Content-Type: text/plain; charset=ISO-8859-1
On Apr 7, 6:30 am, marksmol...@GMAIL.COM ("Mark S.") wrote:
> Hi,
>
> I am hoping to get some clarification regarding proc sql behavior for
> which the manuals ain't cuttin' it. Any advice on helpful references would
> be greatly apprecated too. Here are some questions:
>
> 1) If you use 'select distinct [vars]', does the outputted result
> automatically get sorted by the values of columns in [vars]?
>
> 2) When creating macro variables in proc sql using the 'separated by'
> clause, is the order of the individual values in the incoming dataset
> maintained when 'strung out' to form the values of the macro variable.
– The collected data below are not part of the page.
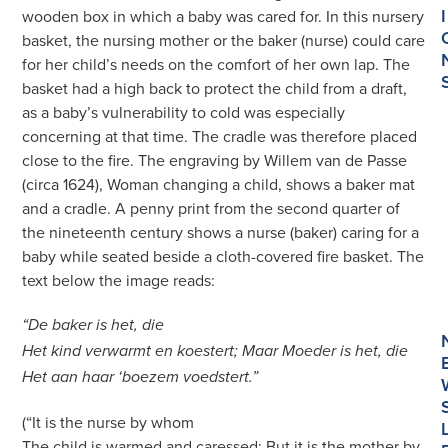
I
wooden box in which a baby was cared for. In this nursery
basket, the nursing mother or the baker (nurse) could care
for her child’s needs on the comfort of her own lap. The
basket had a high back to protect the child from a draft,
as a baby’s vulnerability to cold was especially
concerning at that time. The cradle was therefore placed
close to the fire. The engraving by Willem van de Passe
(circa 1624), Woman changing a child, shows a baker mat
and a cradle. A penny print from the second quarter of
the nineteenth century shows a nurse (baker) caring for a
baby while seated beside a cloth-covered fire basket. The
text below the image reads:
“De baker is het, die
Het kind verwarmt en koestert; Maar Moeder is het, die
Het aan haar ‘boezem voedstert.”
(“It is the nurse by whom
The child is warmed and caressed; But it is the mother by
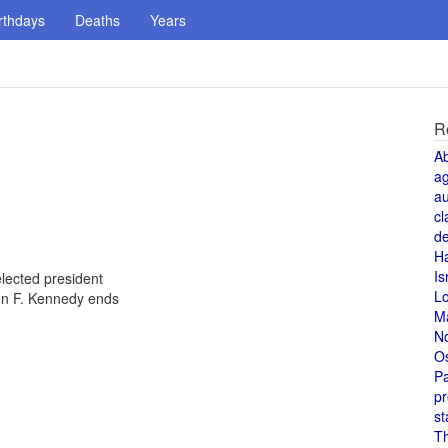
rthdays
Deaths
Years
R
A
a
au
cl
de
H
Is
lected president
L
ohn F. Kennedy ends
M
N
O
Pa
pr
st
T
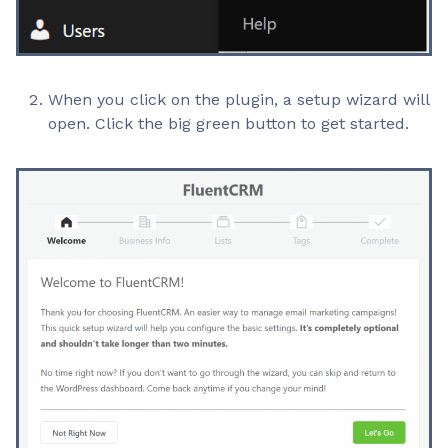
When you click on the plugin, a setup wizard will
open. Click the big green button to get started.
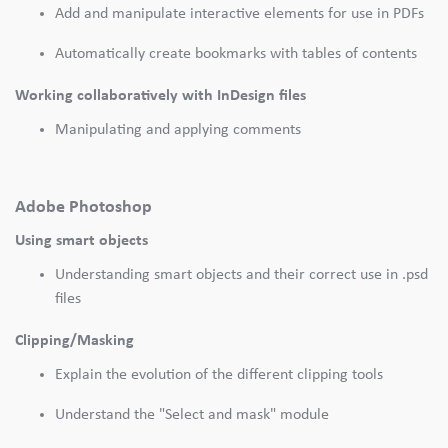
Add and manipulate interactive elements for use in PDFs
Automatically create bookmarks with tables of contents
Working collaboratively with InDesign files
Manipulating and applying comments
Adobe Photoshop
Using smart objects
Understanding smart objects and their correct use in .psd
files
Clipping/Masking
Explain the evolution of the different clipping tools
Understand the "Select and mask" module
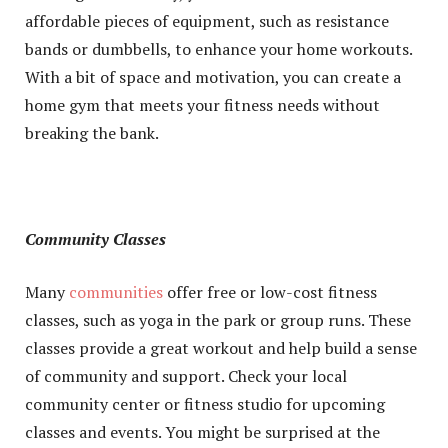
affordable pieces of equipment, such as resistance
bands or dumbbells, to enhance your home workouts.
With a bit of space and motivation, you can create a
home gym that meets your fitness needs without
breaking the bank.
Community Classes
Many
communities
offer free or low-cost fitness
classes, such as yoga in the park or group runs. These
classes provide a great workout and help build a sense
of community and support. Check your local
community center or fitness studio for upcoming
classes and events. You might be surprised at the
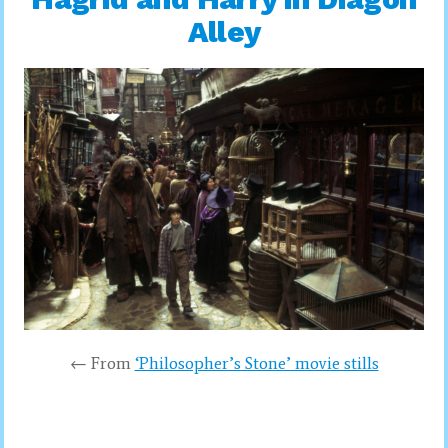
Alley
← From
‘Philosopher’s Stone’ movie stills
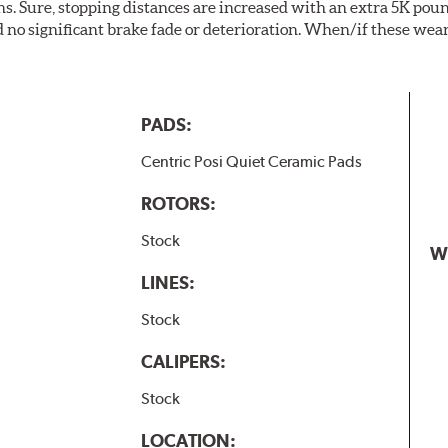
. Sure, stopping distances are increased with an extra 5K pou
no significant brake fade or deterioration. When/if these wear
PADS:
Centric Posi Quiet Ceramic Pads
ROTORS:
Stock
W
LINES:
Stock
CALIPERS:
Stock
LOCATION:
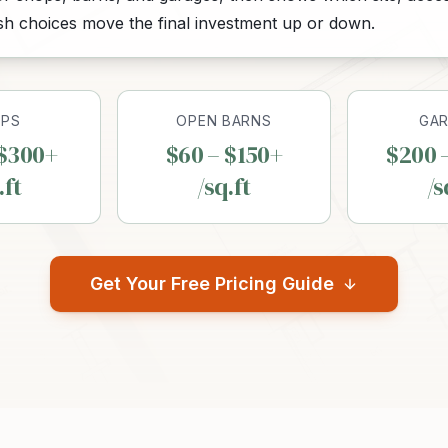
ish choices move the final investment up or down.
PS
OPEN BARNS
GA
 $300+
$60 – $150+
$200 
.ft
/sq.ft
/s
Get Your Free Pricing Guide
For
> example, if you have a dataset called 'mydata' sorted on the ID field,
>
> ID Name
> 1 Joe
> 2 Goober
> 3 Zeke
>
> and you submit,
>
> proc sql;
> select name into :macrovar_name separated by ' ' from mydata;
> quit;
>
> will proc sql always respect the order of the data on input to give me
> 'Joe Goober Zeke' as the value of the macro variable, or, will it possibly
> change it? For instance, might it instead reorder the values based on
> sorted values of the 'name' field (ie. 'Goober Joe Zeke'), or, obey
> an 'order by' clause that perhaps tells it to sort by some other field not
> shown? I guess I am not to sure about timing in proc sql, especially with
> macro variable creation and the 'order by' clause.
>
> 3) My spidey sense tells me that this 'distinct' statement might be more
> trouble than it is worth for somebody like me without much sql experience
> outside of SAS. Is it a no-no to use distinct statements in more
> complicated expressions like below (just a nonsense example), where the
> result of a 'distinct' statement is used as part of a join?
>
> proc sql;
> select A.ID,.....
> from mydata1 as A INNER JOIN (select distinct ID,... from mydata2) as B on
> A.ID=B.ID;
> quit;
>
> Also, what about a similar example with something like 'order by A.ID'
> added to it? I know that 'order by' can be a problem with 'distinct' in a
> simple sql expression if the 'order by' and 'distinct' fields are not the
> same. Is a 'distinct' field/'order by' field discrepancy a problem also
> when the 'order by' clause is one-step removed from the 'distinct'
> statement? Sorry about the brutal misuse of terminology, I don't know what
> I should be calling these things!....
>
> Any help would be greatly appreciated! Thanks!
>
> Mark
try the _METHOD option on the proc sql statement.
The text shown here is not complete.